* **WHAT TO WORK ON**: Of the lines listed below, return exactly those that run from the line containing "подробнее ↓" through the line containing "Commencer maintenant", both included.

* **TASK MATERIAL**:
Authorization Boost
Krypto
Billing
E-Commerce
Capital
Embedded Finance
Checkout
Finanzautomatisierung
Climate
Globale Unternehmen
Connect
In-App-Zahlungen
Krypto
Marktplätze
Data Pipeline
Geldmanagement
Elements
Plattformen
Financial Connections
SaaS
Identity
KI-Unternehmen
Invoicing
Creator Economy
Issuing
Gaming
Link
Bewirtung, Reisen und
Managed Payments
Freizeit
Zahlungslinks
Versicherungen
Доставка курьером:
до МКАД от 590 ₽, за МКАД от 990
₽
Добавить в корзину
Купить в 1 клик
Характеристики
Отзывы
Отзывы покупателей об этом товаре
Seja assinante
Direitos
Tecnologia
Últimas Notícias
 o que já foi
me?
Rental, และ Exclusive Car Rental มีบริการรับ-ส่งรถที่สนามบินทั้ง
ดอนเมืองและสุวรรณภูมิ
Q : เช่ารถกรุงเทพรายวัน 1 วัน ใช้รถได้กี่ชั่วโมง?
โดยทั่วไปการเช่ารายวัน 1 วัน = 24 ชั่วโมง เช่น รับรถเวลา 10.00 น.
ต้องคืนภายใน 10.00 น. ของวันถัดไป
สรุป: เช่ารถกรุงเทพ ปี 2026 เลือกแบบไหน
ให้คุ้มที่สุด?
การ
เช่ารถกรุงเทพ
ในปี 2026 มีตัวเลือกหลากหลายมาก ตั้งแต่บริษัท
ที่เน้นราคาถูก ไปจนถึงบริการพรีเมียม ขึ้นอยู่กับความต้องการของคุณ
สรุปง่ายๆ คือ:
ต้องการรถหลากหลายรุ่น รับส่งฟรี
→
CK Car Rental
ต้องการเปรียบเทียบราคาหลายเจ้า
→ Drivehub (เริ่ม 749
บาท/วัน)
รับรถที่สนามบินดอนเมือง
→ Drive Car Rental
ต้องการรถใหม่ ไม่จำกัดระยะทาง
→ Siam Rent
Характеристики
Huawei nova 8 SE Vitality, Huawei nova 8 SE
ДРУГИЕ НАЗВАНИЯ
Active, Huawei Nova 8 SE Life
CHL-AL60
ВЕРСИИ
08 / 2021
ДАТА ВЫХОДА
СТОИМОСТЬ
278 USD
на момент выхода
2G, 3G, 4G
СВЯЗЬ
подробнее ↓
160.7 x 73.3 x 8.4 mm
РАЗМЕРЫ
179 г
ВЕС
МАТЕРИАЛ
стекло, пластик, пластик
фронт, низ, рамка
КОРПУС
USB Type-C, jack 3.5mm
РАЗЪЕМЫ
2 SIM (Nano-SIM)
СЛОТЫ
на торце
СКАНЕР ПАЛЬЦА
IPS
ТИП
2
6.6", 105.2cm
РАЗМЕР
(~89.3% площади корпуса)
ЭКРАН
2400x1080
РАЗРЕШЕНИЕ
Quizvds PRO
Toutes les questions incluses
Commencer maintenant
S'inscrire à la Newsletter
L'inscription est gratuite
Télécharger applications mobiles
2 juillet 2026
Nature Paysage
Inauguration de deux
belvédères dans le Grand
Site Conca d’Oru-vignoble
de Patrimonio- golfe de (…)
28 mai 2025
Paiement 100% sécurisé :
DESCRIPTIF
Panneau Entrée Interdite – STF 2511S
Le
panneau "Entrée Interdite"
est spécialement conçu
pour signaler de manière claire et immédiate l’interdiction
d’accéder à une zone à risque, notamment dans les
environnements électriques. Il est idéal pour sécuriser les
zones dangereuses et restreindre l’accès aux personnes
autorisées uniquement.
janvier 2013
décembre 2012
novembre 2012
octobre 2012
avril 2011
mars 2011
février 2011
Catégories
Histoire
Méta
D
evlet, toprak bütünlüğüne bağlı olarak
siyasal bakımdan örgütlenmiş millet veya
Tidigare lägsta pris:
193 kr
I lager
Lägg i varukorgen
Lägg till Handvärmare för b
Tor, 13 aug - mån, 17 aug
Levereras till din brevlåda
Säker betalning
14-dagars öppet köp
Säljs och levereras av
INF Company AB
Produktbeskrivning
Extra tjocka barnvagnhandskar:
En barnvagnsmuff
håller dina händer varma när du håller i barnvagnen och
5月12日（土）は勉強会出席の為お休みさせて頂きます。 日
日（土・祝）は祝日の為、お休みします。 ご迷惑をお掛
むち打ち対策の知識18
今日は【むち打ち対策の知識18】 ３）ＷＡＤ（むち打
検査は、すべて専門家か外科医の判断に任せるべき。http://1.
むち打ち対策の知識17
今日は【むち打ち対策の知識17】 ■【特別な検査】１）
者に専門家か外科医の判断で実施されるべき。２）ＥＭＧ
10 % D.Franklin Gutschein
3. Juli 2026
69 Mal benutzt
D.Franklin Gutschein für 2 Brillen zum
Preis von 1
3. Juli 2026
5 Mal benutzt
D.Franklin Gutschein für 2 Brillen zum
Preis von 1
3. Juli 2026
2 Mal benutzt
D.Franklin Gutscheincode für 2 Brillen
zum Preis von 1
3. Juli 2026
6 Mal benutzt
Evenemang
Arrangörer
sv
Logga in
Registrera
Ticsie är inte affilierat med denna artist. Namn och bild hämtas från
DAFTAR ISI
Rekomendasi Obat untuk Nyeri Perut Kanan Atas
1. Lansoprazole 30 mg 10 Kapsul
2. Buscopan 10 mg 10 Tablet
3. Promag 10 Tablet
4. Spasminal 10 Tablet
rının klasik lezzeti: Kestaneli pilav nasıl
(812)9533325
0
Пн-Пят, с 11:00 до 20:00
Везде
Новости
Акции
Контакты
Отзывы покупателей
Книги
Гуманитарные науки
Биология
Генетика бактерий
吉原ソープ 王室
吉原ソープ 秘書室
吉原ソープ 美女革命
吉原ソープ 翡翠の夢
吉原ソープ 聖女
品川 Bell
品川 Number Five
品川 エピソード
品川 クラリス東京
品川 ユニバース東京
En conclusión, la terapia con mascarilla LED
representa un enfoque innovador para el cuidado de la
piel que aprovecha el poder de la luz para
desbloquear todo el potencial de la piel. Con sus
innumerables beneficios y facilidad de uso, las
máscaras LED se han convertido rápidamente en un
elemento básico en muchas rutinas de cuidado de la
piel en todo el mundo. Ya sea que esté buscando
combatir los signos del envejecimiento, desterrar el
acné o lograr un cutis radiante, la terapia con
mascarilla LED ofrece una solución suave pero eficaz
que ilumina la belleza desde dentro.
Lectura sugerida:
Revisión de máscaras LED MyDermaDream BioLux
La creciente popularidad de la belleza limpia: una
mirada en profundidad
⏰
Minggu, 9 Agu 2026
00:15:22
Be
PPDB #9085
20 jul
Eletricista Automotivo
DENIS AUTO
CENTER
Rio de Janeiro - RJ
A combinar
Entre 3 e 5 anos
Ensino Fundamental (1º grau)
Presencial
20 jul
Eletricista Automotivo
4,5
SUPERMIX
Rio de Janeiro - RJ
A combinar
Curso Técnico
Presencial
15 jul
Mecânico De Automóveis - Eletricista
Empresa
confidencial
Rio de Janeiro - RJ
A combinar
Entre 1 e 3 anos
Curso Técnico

* **SOLUTION TO THIS TASK**:
подробнее ↓
160.7 x 73.3 x 8.4 mm
РАЗМЕРЫ
179 г
ВЕС
МАТЕРИАЛ
стекло, пластик, пластик
фронт, низ, рамка
КОРПУС
USB Type-C, jack 3.5mm
РАЗЪЕМЫ
2 SIM (Nano-SIM)
СЛОТЫ
на торце
СКАНЕР ПАЛЬЦА
IPS
ТИП
2
6.6", 105.2cm
РАЗМЕР
(~89.3% площади корпуса)
ЭКРАН
2400x1080
РАЗРЕШЕНИЕ
Quizvds PRO
Toutes les questions incluses
Commencer maintenant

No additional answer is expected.